En ce sens, ce n’est donc pas le nom donné à l’organe de direction qui permet d’établir l’assujettissement ou non des rémunérations versées au paiement de cotisations sociales mais bien les pouvoirs statutairement accordés aux dirigeants.

La caractérisation de l’exercice réelle d’une fonction de direction est laissée à l’appréciation souveraine des juges du fond qui se fondent sur un faisceau d’indices.

En l’espèce, La Cour de cassation reprend plusieurs éléments mis en évidence par la Cour d’appel pour considérer qu’en dépit de l’existence d’un directoire, le Président et le Vice-Président du conseil de surveillance avaient accompli, en toute indépendance, des actes positifs de gestion et de direction de la société. En conséquence, ils devaient bien être affiliés au régime général de la sécurité sociale.

 

Les éléments de faits utilisés pour procéder à la requalification :

 

Les statuts mettaient en place une autorisation préalable donnée par le conseil de surveillance au directoire afin d’effectuer certains actes. Cette clause statutaire limitative des pouvoirs de direction est assimilée à une limite, à tout moment, de l’exercice du pouvoir de direction. En clair, il s’agirait d’une véritable mission de direction exercée par le conseil de surveillance à travers une immixtion dans la gestion et non d’un simple contrôle du directoire. Faut-il en déduire que la seule présence d’une telle clause suffit à requalifier en dirigeant au sens de l’article L. 311-3 23° CSS ? Nous ne le pensons pas car d’autres éléments sont mentionnés dans la décision. La nature et la valeur des actes soumis à autorisation préalable, bien que ce ne soit pas précisé dans l’arrêt, devraient être des éléments permettant de requalifier ou non en dirigeant au sens du Code de la Sécurité sociale.

Le président du conseil était le PDG de la SA avant sa transformation. Autrement dit, il assumait alors des fonctions véritables de gestion qu’il aurait pu implicitement poursuivre dans la SAS à travers le conseil de surveillance. Il est d’ailleurs mis en avant que les deux membres du directoire sont issus de sa famille comme pour mieux souligner son influence en matière de gestion.

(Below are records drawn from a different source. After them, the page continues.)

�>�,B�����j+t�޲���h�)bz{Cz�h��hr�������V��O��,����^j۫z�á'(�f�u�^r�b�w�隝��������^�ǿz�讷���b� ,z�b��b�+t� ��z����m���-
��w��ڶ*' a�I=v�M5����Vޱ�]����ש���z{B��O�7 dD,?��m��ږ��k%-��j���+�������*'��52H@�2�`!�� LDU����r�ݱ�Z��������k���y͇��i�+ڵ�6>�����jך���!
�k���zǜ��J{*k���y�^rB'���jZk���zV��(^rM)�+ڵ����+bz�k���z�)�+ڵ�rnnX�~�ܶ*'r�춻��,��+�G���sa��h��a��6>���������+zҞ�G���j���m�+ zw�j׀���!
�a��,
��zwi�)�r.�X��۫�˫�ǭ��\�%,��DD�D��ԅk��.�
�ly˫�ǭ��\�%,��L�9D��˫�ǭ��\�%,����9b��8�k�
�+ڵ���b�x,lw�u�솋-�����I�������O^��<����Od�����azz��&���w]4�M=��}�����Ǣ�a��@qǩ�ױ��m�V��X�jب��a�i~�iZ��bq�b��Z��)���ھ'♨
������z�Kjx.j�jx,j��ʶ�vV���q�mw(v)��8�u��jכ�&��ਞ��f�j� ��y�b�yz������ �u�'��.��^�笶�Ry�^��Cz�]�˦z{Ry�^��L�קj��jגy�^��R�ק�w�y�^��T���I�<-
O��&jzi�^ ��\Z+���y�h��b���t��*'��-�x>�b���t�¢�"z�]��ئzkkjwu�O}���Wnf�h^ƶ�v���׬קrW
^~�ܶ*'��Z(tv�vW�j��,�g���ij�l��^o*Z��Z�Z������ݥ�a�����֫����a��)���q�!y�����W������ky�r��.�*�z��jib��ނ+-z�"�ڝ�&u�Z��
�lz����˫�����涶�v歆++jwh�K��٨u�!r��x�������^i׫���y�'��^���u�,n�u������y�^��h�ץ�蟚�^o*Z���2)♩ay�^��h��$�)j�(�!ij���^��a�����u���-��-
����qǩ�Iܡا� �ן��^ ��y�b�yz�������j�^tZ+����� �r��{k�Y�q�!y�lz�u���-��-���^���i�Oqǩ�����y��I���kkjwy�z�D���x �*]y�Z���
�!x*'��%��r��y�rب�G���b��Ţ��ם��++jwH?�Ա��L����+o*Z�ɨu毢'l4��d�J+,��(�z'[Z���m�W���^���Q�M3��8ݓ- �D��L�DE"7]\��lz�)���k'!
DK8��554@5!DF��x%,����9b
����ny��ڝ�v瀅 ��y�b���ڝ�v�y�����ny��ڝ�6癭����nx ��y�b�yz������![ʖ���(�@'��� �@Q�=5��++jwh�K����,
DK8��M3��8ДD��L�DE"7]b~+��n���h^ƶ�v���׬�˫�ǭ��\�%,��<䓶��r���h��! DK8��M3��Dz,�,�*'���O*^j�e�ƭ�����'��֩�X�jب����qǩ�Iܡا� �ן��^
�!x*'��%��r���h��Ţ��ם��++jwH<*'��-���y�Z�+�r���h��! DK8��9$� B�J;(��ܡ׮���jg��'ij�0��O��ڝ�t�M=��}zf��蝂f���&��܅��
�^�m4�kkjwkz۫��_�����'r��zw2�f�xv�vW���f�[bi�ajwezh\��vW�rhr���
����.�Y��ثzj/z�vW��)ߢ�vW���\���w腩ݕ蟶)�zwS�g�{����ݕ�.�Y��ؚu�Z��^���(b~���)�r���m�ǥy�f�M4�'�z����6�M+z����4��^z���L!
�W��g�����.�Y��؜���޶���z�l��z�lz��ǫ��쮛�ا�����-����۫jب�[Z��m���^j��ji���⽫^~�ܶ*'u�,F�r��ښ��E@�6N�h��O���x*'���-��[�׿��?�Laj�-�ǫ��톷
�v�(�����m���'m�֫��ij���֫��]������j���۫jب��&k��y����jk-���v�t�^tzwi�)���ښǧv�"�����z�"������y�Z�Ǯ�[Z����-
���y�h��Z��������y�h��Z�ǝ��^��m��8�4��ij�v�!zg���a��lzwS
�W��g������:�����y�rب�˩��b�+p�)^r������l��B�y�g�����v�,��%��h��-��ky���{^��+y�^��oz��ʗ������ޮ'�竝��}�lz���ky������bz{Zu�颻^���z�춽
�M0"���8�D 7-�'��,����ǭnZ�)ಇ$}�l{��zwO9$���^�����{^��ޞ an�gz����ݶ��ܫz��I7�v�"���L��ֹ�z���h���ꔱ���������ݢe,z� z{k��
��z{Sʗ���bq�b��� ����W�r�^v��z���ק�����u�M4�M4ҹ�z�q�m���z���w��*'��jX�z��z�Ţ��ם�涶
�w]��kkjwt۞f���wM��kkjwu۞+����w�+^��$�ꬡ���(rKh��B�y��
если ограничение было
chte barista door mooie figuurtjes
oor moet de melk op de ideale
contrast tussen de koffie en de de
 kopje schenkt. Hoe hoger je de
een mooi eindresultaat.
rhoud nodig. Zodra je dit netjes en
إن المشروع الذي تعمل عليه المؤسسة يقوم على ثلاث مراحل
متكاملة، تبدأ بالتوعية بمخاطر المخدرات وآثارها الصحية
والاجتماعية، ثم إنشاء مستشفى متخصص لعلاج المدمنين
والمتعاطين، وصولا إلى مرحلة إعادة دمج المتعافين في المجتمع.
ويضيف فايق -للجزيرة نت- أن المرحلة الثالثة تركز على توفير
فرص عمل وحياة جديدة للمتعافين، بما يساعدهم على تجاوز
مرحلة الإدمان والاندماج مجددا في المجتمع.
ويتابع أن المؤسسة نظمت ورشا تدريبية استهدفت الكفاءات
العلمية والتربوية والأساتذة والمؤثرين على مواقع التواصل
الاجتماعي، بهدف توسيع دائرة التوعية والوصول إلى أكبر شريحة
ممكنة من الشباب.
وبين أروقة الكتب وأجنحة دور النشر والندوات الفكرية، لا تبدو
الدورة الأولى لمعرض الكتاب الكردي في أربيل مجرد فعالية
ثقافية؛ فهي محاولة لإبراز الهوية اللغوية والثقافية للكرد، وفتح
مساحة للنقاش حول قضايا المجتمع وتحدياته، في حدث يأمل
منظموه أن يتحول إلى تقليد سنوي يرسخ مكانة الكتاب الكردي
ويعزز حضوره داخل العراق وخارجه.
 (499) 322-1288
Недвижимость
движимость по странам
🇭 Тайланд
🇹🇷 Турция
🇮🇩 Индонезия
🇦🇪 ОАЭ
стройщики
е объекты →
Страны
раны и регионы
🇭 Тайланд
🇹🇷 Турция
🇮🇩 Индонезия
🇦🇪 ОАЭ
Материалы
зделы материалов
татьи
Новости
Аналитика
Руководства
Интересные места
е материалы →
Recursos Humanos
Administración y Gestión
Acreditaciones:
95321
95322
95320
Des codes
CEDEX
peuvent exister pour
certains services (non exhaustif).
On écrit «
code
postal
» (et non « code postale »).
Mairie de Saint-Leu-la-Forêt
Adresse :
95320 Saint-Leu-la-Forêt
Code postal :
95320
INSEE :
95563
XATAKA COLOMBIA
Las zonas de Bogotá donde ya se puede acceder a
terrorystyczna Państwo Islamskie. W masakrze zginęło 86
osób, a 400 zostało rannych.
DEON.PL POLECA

Ce même président du conseil était, avec son épouse, actionnaire majoritaire de la SAS. Cette précision pourrait laisser entendre l’existence d’un pouvoir décisionnaire indirect rapprochant encore une fois d’une activité de gestion effective d’autant plus face à la composition « familiale » du directoire.

Enfin, la rémunération du président du conseil de surveillance était « nettement supérieure » à celle des membres du directoire. Cela permet d’imaginer que les tâches réalisées pour justifier un tel écart relèvent bien de la gestion de la société et non d’un simple contrôle dans le cadre des missions du conseil de surveillance.